(Dataset entries)
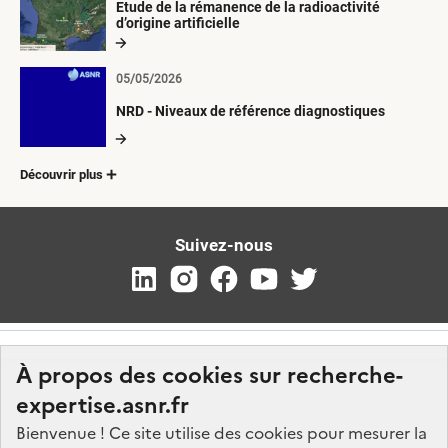
Etude de la rémanence de la radioactivité
d’origine artificielle
05/05/2026
NRD - Niveaux de référence diagnostiques
Découvrir plus
Suivez-nous
À propos des cookies sur recherche-
expertise.asnr.fr
Bienvenue ! Ce site utilise des cookies pour mesurer la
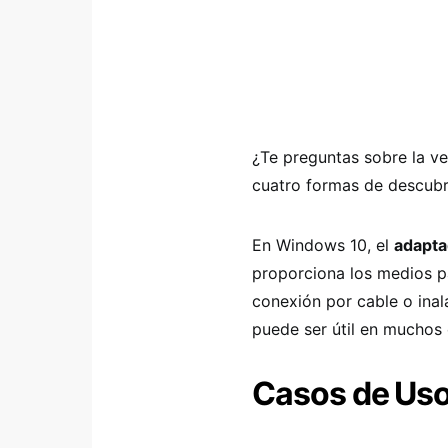
¿Te preguntas sobre la v
cuatro formas de descubr
En Windows 10, el
adapta
proporciona los medios pa
conexión por cable o ina
puede ser útil en muchos 
Casos de Us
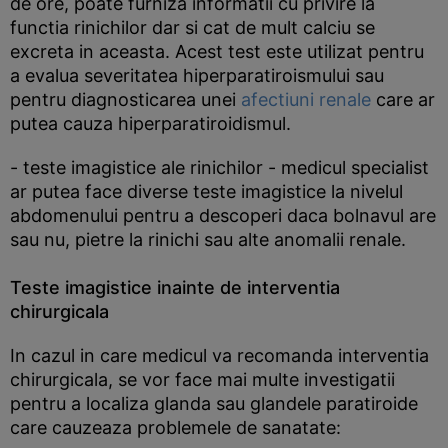
de ore, poate furniza informatii cu privire la
functia rinichilor dar si cat de mult calciu se
excreta in aceasta. Acest test este utilizat pentru
a evalua severitatea hiperparatiroismului sau
pentru diagnosticarea unei
afectiuni renale
care ar
putea cauza hiperparatiroidismul.
- teste imagistice ale rinichilor - medicul specialist
ar putea face diverse teste imagistice la nivelul
abdomenului pentru a descoperi daca bolnavul are
sau nu, pietre la rinichi sau alte anomalii renale.
Teste imagistice inainte de interventia
chirurgicala
In cazul in care medicul va recomanda interventia
chirurgicala, se vor face mai multe investigatii
pentru a localiza glanda sau glandele paratiroide
care cauzeaza problemele de sanatate:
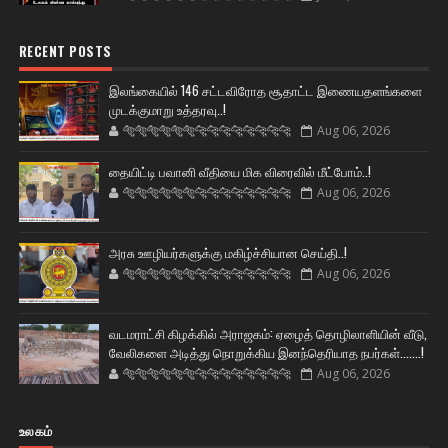
RECENT POSTS
இலங்கையில் 146 சட்டவிரோத சூதாட்ட இணையதளங்களை
முடக்குமாறு உத்தரவு..!
🐅🐅🐅🐅🐅🐅🐆🐆🐆🐆🐆🐆🐆🐆
Aug 06, 2026
தையிட்டி பவானி வீதியை மிக விரைவில் மீட்போம்..!
🐅🐅🐅🐅🐅🐅🐆🐆🐆🐆🐆🐆🐆🐆
Aug 06, 2026
அரசு ஊழியர்களுக்கு மகிழ்ச்சியான செய்தி..!
🐅🐅🐅🐅🐅🐅🐆🐆🐆🐆🐆🐆🐆🐆
Aug 06, 2026
வடமராட்சி கிழக்கில் அராஜகம்: ஏழைத் தொழிலாளியின் வீடு,
வேலிகளை அடித்து நொறுக்கிய இனந்தெரியாத நபர்கள்.......!
🐅🐅🐅🐅🐅🐅🐆🐆🐆🐆🐆🐆🐆🐆
Aug 06, 2026
உலகம்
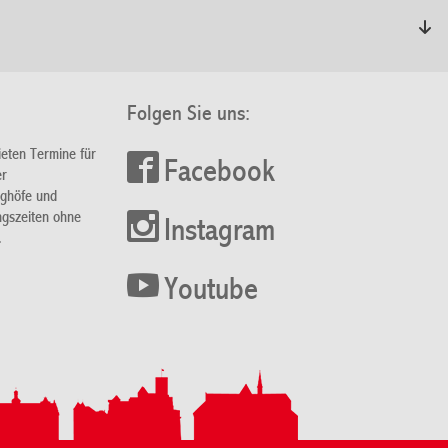
Folgen Sie uns:
ieten Termine für
Facebook
er
nghöfe und
ngszeiten ohne
Instagram
.
Youtube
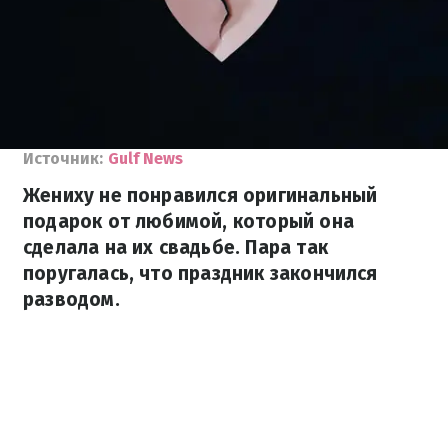
Источник:
Gulf News
Жениху не понравился оригинальный
подарок от любимой, который она
сделала на их свадьбе. Пара так
поругалась, что праздник закончился
разводом.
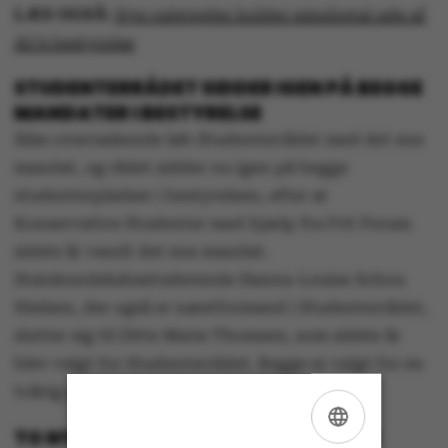
LÆS OGSÅ:
Nye valgregler holder mindretal ude af
AU’s bestyrelse
STUDENTERRÅDET SIDDER IGEN PÅ BEGGE
MANDATER I BESTYRELSE
Ikke overraskende løb Studenterrådet med det ene
mandat, og rådet sidder nu igen på begge
studenterpladser i bestyrelsen, efter at
Konservative Studenter med hjælp fra Frit Forum
sidste år vandt det ene mandat.
Statskundskabsstuderende Hanna-Louise Schou
Nielsen, der også er næstformand i Studenterrådet,
slutter sig til Ditte Marie Thomsen, som sidste år
blev valgt for Studenterrådet. Begge er valgt for en
toårig periode.
TO NYE PROFESSORER I BESTYRELSEN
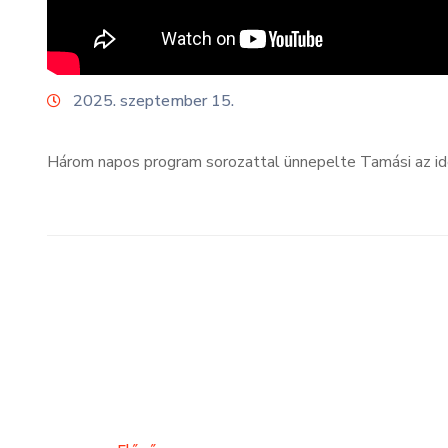
2025. szeptember 15.
Három napos program sorozattal ünnepelte Tamási az ide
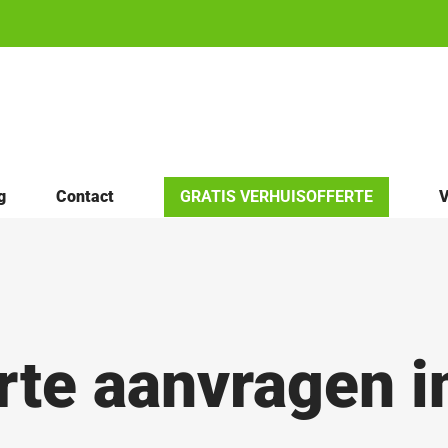
g
Contact
GRATIS VERHUISOFFERTE
V
rte aanvragen 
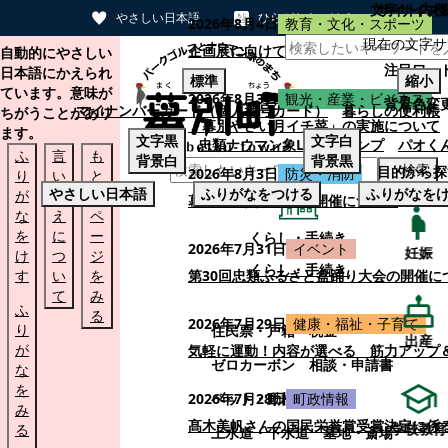
文字サイズ
サイト内検
やさしい日本語
ひらがなをつける
2026年8月4日
教育・文化・スポーツ
現在の文字サ
本文へスキップする
企画展に向けて：安東ウメ子さんとの思
自動的にやさしい
注目ワー
日本語にかえられ
標準
縮小
ています。意味が
2026年8月3日
観光・産業・ビジネス
背景色変
マイナンバーカード（個人番号カード）
暮らしの便利帳
ちがうことがあり
「幕別やさい月イチ菜」の実施について
ます。
文字
黒
文字
白
忠類ナウマン象LINEスタンプ
パオく
ふ
言
も
背景
白
背景
黒
検索
目的から探
2026年8月3日
防災・消防
り
い
と
やさしい日本語
ふりがなをつける
ふりがなを
が
替
の
幕別町防災フェアの開催について
な
え
ペ
を
に
ー
くらし・手続き
2026年7月31日
イベント
妊娠
け
つ
ジ
くらし・手続き
す
い
を
第30回忠類ふるさと盆踊り大会の開催に
て
み
ふ
る
2026年7月29日
健康・福祉・子育て
り
住民票・戸籍
税金
出産
が
気軽に運動！内容が選べる 筋力アップ
ゼロカーボン
相談・申請書
な
を
ペット・動植物
ごみ
2026年7月28日
町政情報
み
髙木美帆さんの国民栄誉賞受賞決定に係
学校教育
る
上水道・下水道
墓地・斎場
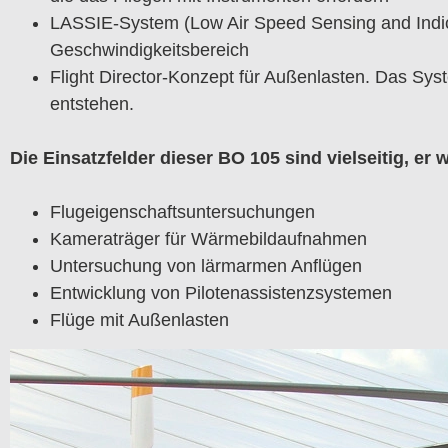
LASSIE-System (Low Air Speed Sensing and Indi
Geschwindigkeitsbereich
Flight Director-Konzept für Außenlasten. Das Sy
entstehen.
Die Einsatzfelder dieser BO 105 sind vielseitig, er 
Flugeigenschaftsuntersuchungen
Kameraträger für Wärmebildaufnahmen
Untersuchung von lärmarmen Anflügen
Entwicklung von Pilotenassistenzsystemen
Flüge mit Außenlasten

> What to work on
Return the lines above, from the one containing "LASSIE-System (Low Air Speed Sensing and Indi" to the end, exactly as they stand.

> Solution to this problem
LASSIE-System (Low Air Speed Sensing and Indi
Geschwindigkeitsbereich
Flight Director-Konzept für Außenlasten. Das Sy
entstehen.
Die Einsatzfelder dieser BO 105 sind vielseitig, er 
Flugeigenschaftsuntersuchungen
Kameraträger für Wärmebildaufnahmen
Untersuchung von lärmarmen Anflügen
Entwicklung von Pilotenassistenzsystemen
Flüge mit Außenlasten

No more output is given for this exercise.